# How to check for internet connectivity



## Sridhar_Rao (Jul 8, 2007)

I am connected to BSNL broadband through landline. Sometimes there is hardly any connection, although the network connectivity properties display that it is connected at 100 mbps. This could be due to a disruption/disconnection in the telephone line or the server being down. Is there any way to differentiate between the two? How should I troubleshoot poor or no connectivity? What is ping?


----------



## Choto Cheeta (Jul 8, 2007)

Keep a ping request running, go to command Promt...

then run, this command, *ping google.com - t*

Now What is Ping ??

Read here, *en.wikipedia.org/wiki/Ping


----------



## Sridhar_Rao (Jul 9, 2007)

Fine thank you, but I still cant interpret it. How do I differntiate the loss of connectivity from server failure. Remember I am a layman as far as computers are concerned.


----------



## it_waaznt_me (Jul 9, 2007)

100 Mbps = Your computer's lan connection to your router which is different from your internet connection which is your router's connection to your ISP. 

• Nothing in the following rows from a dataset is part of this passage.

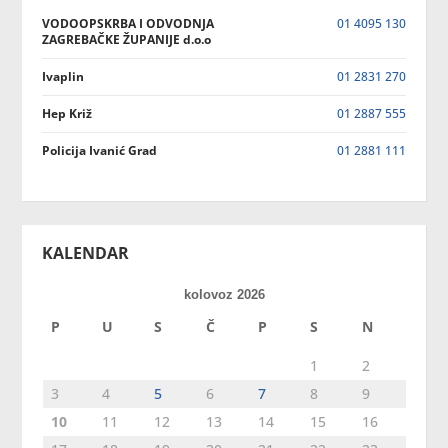
VODOOPSKRBA I ODVODNJA
01 4095 130
ZAGREBAČKE ŽUPANIJE d.o.o
Ivaplin
01 2831 270
Hep Križ
01 2887 555
Policija Ivanić Grad
01 2881 111
KALENDAR
kolovoz 2026
P
U
S
Č
P
S
N
1
2
3
4
5
6
7
8
9
10
11
12
13
14
15
16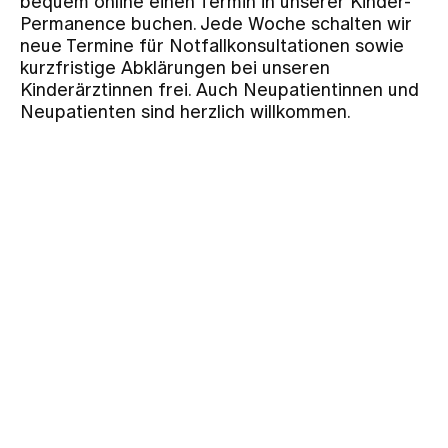
bequem online einen Termin in unserer Kinder-
Permanence buchen. Jede Woche schalten wir
neue Termine für Notfallkonsultationen sowie
Zuweisende
kurzfristige Abklärungen bei unseren
Kinderärztinnen frei. Auch Neupatientinnen und
Neupatienten sind herzlich willkommen.
Events
Über uns
Aktuelles
Jobs & Karriere
Kontakt
Babygalerie
Blog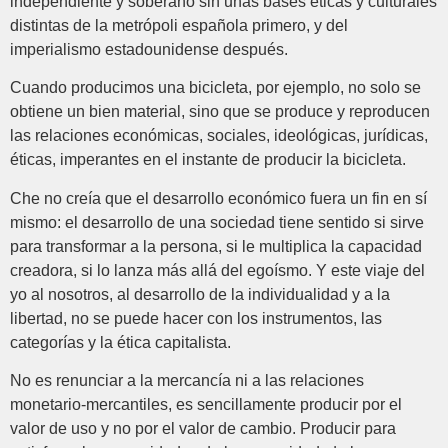
independiente y soberano sin unas bases éticas y culturales
distintas de la metrópoli española primero, y del
imperialismo estadounidense después.
Cuando producimos una bicicleta, por ejemplo, no solo se
obtiene un bien material, sino que se produce y reproducen
las relaciones económicas, sociales, ideológicas, jurídicas,
éticas, imperantes en el instante de producir la bicicleta.
Che no creía que el desarrollo económico fuera un fin en sí
mismo: el desarrollo de una sociedad tiene sentido si sirve
para transformar a la persona, si le multiplica la capacidad
creadora, si lo lanza más allá del egoísmo. Y este viaje del
yo al nosotros, al desarrollo de la individualidad y a la
libertad, no se puede hacer con los instrumentos, las
categorías y la ética capitalista.
No es renunciar a la mercancía ni a las relaciones
monetario-mercantiles, es sencillamente producir por el
valor de uso y no por el valor de cambio. Producir para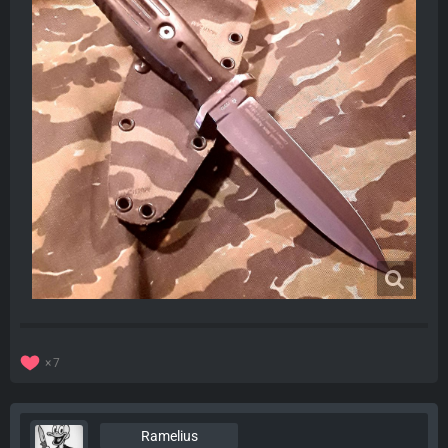
7
Ramelius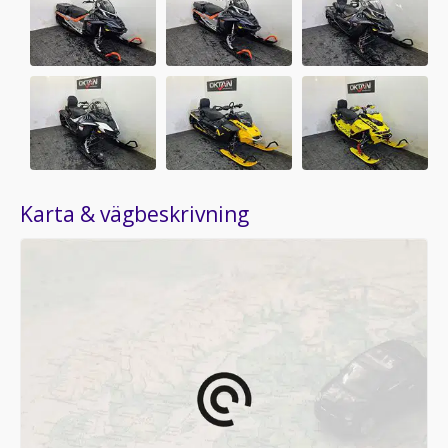
Karta & vägbeskrivning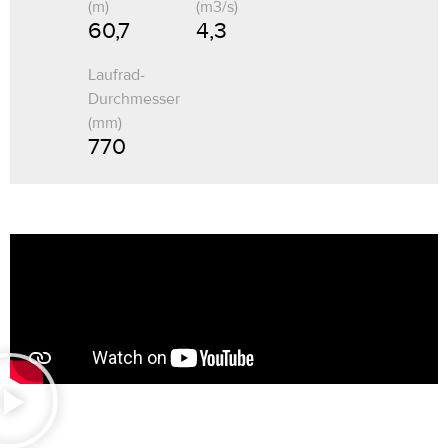
(m)
(m3/s)
60,7
4,3
Laufrad-
Durchmesser
(mm)
770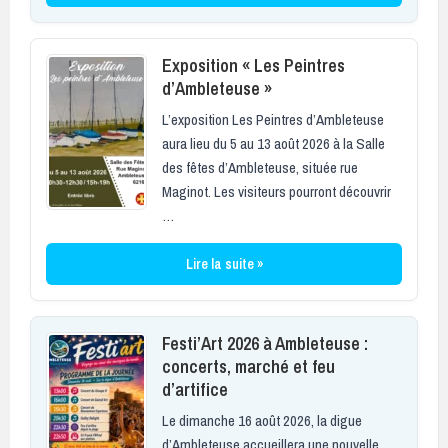
Exposition « Les Peintres
d’Ambleteuse »
L’exposition Les Peintres d’Ambleteuse
aura lieu du 5 au 13 août 2026 à la Salle
des fêtes d’Ambleteuse, située rue
Maginot. Les visiteurs pourront découvrir
…
Lire la suite »
Festi’Art 2026 à Ambleteuse :
concerts, marché et feu
d’artifice
Le dimanche 16 août 2026, la digue
d’Ambleteuse accueillera une nouvelle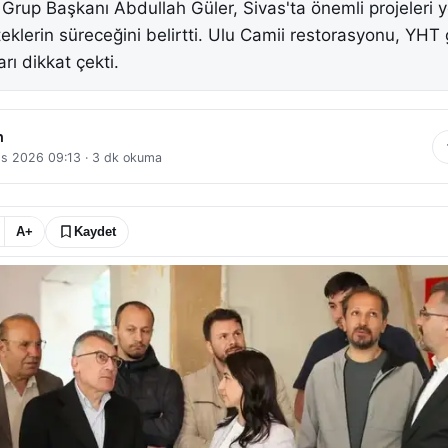
rup Başkanı Abdullah Güler, Sivas'ta önemli projeleri 
eklerin süreceğini belirtti. Ulu Camii restorasyonu, YHT 
rı dikkat çekti.
n
ıs 2026 09:13
·
3
dk okuma
A+
Kaydet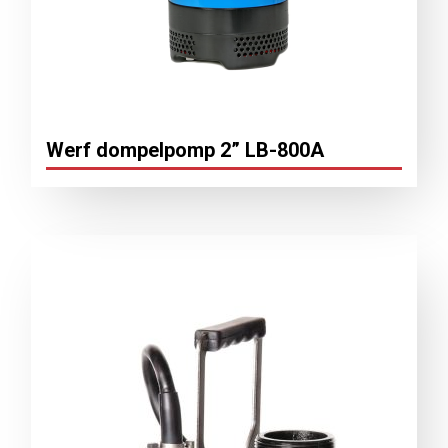
Werf dompelpomp 2” LB-800A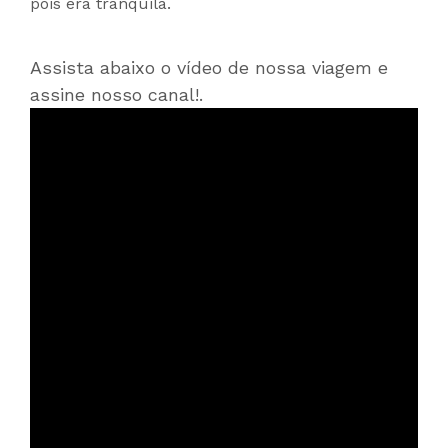
pois era tranquila.
Assista abaixo o vídeo de nossa viagem e
assine nosso canal!.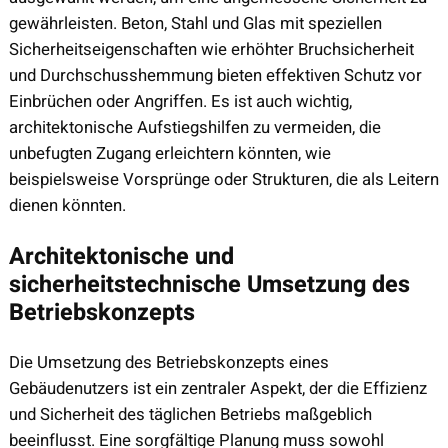
gewährleisten. Beton, Stahl und Glas mit speziellen
Sicherheitseigenschaften wie erhöhter Bruchsicherheit
und Durchschusshemmung bieten effektiven Schutz vor
Einbrüchen oder Angriffen. Es ist auch wichtig,
architektonische Aufstiegshilfen zu vermeiden, die
unbefugten Zugang erleichtern könnten, wie
beispielsweise Vorsprünge oder Strukturen, die als Leitern
dienen könnten.
Architektonische und
sicherheitstechnische Umsetzung des
Betriebskonzepts
Die Umsetzung des Betriebskonzepts eines
Gebäudenutzers ist ein zentraler Aspekt, der die Effizienz
und Sicherheit des täglichen Betriebs maßgeblich
beeinflusst. Eine sorgfältige Planung muss sowohl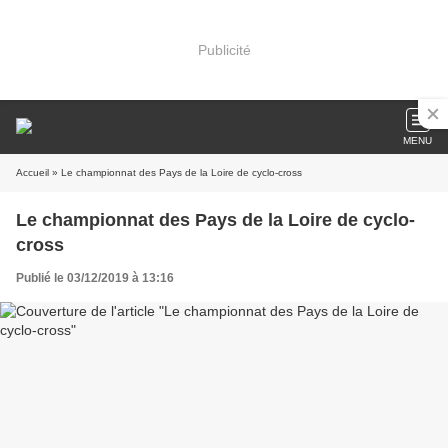
Publicité
MENU
Accueil
» Le championnat des Pays de la Loire de cyclo-cross
Le championnat des Pays de la Loire de cyclo-
cross
Publié le 03/12/2019 à 13:16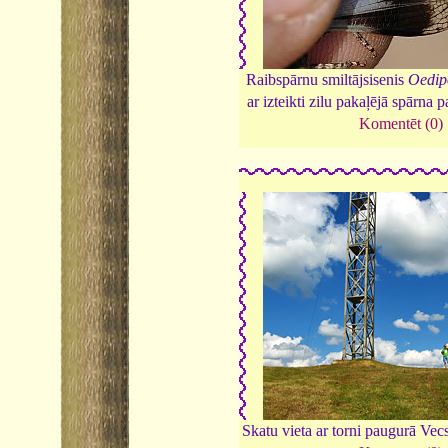
Raibspārnu smiltājsisenis
Oedip
ar izteikti zilu pakaļējā spārna 
Komentēt (0)
Skatu vieta ar torni paugurā Ve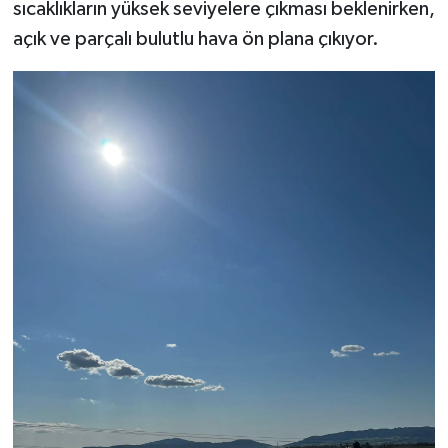
sıcaklıkların yüksek seviyelere çıkması beklenirken,
açık ve parçalı bulutlu hava ön plana çıkıyor.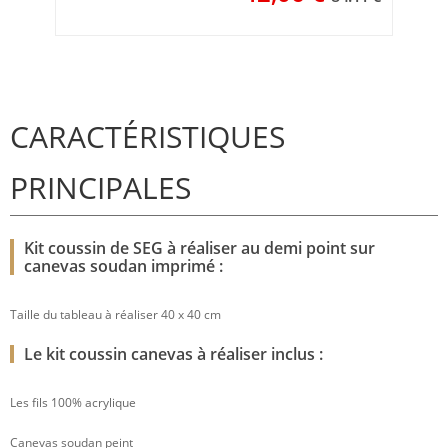
CARACTÉRISTIQUES
PRINCIPALES
Kit coussin de SEG à réaliser au demi point sur
canevas soudan imprimé :
Taille du tableau à réaliser 40 x 40 cm
Le kit coussin canevas à réaliser inclus :
Les fils 100% acrylique
Canevas soudan peint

To find out if server is down, check the status on the router itself. Login to *192.168.1.1/ and check the status there ..


----------



## ravi_9793 (Jul 9, 2007)

Follow these steps......
1) start-->>control panel-->>Network connections-->>right click local area connection-->>properties-->>TCP/IP properties.

*img339.imageshack.us/img339/1733/24hb6.jpg

Note DNS server address

2) Start-->>run-->> type cmd and press enter
command prompt windows will open.type this 
ping 202.56.224.153 -t 
(This is mine ISP DNS server address, you type your BSNL DNS server address) and press enter.

If  you see like this,
*img406.imageshack.us/img406/5248/cmdei0.jpg

Than ur internet connectivity is fine.But if you see some incomplete line..than there is soem problem in internet connectivity.


----------